SAS has launched business analytics program Real-Time Decision Manager from SAS, extending the use of predictive analytics synchronised to work with a concurrent business process.
The product taps into the wealth of analytical data gathered from a company's databases and scores the company's customers for potential upsell and cross-sell marketing opportunities.
For example, during a web or phone transaction, Real-Time Decision Manager can direct the customer service representative (CSR) to offer the customer an additional service or product or make an online offer.
SAS global marketing manager Larry Mosiman said that Decision Manager would increase wallet share for its customers and help to reduce customer attrition, especially in the highly volatile communications industry.
The technology creates a decision diagram that can be based on new information that is captured during the course of a transaction, said Mosiman.
"Real-Time Decision Manager is all about putting the process flow together to take into account the information gained, even during a conversation that might affect the outcome," said Mosiman.
The technology typically comes back with a sub-second response and will handle approximately a thousand transactions per minute.
The concept of decision making in real time is not new. Companies as far back as Compaq were designing similar products; one in particular Compaq called ZLE, for Zero Latency Enterprise.
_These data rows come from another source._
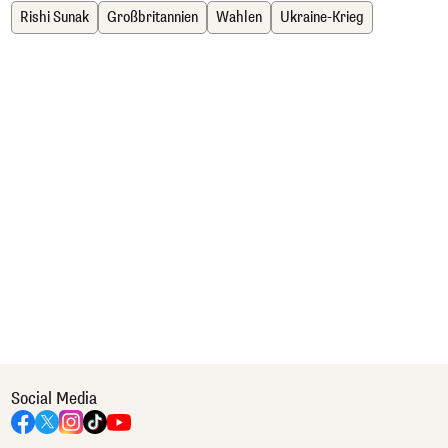
Rishi Sunak
Großbritannien
Wahlen
Ukraine-Krieg
Social Media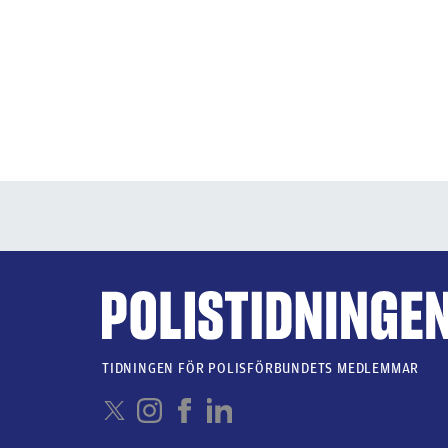
TIDNINGEN FÖR POLISFÖRBUNDETS MEDLEMMAR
The idea behind real-time decision making, according to Gareth Herschel, a Gartner analyst, has a number of major components.
First, it makes intelligent decisions part of the business process. "Instead of having somebody going off and doing analysis that is not tied into a business process, this is part of the process," said Herschel.
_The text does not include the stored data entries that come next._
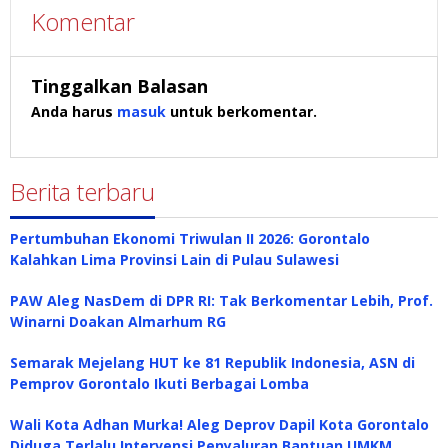
Komentar
Tinggalkan Balasan
Anda harus
masuk
untuk berkomentar.
Berita terbaru
Pertumbuhan Ekonomi Triwulan II 2026: Gorontalo
Kalahkan Lima Provinsi Lain di Pulau Sulawesi
PAW Aleg NasDem di DPR RI: Tak Berkomentar Lebih, Prof.
Winarni Doakan Almarhum RG
Semarak Mejelang HUT ke 81 Republik Indonesia, ASN di
Pemprov Gorontalo Ikuti Berbagai Lomba
Wali Kota Adhan Murka! Aleg Deprov Dapil Kota Gorontalo
Diduga Terlalu Intervensi Penyaluran Bantuan UMKM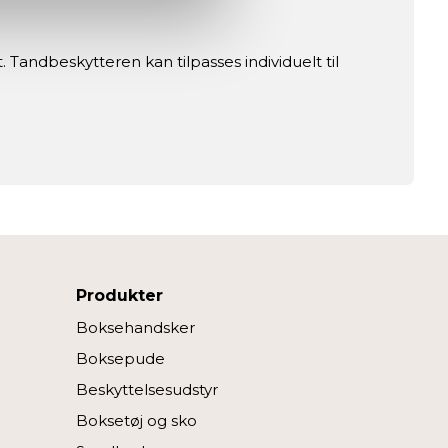
ed fitnessshoppen.dk.
 Tandbeskytteren kan tilpasses individuelt til
dan du bruger siden, så vi kan
r at fortsætte som angivet,
Produkter
Boksehandsker
Boksepude
Beskyttelsesudstyr
Boksetøj og sko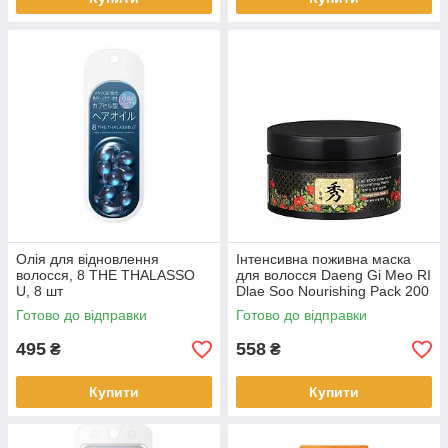
Олія для відновлення
Інтенсивна поживна маска
волосся, 8 THE THALASSO
для волосся Daeng Gi Meo RI
U, 8 шт
Dlae Soo Nourishing Pack 200
мл (08796)
Готово до відправки
Готово до відправки
495
558
₴
₴
Купити
Купити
The other key component is that this is not just a way of scoring the customer. Rather, it recommends an action to an agent and may even provide a script for the agent to follow for an up-sell opportunity.
There are challenges to the idea, however. Mainly, CSRs are not typically salespeople who are comfortable up-selling a customer. In addition, it flies in the face of how call centres work.
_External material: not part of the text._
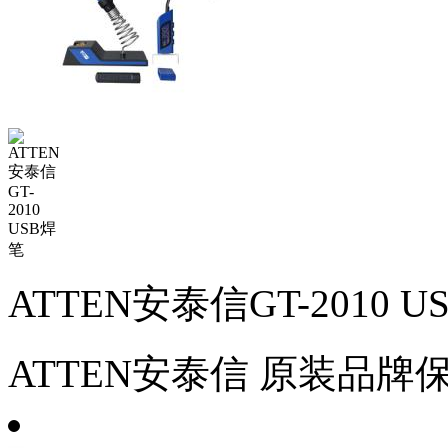
ATTEN安泰信GT-2010 
ATTEN安泰信
原装品牌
Keeping service centre costs down is typically based on how quickly a CSR can handle a customer's problem and get them off the phone or off-line. By trying to up sell or cross sell a customer, more contact time will be required.
Nevertheless, Herschel said although SAS is late to the market with this kind of product, because of its clout in the industry, the idea of putting decision-making at the point of sale will gain wider acceptance in the enterprise.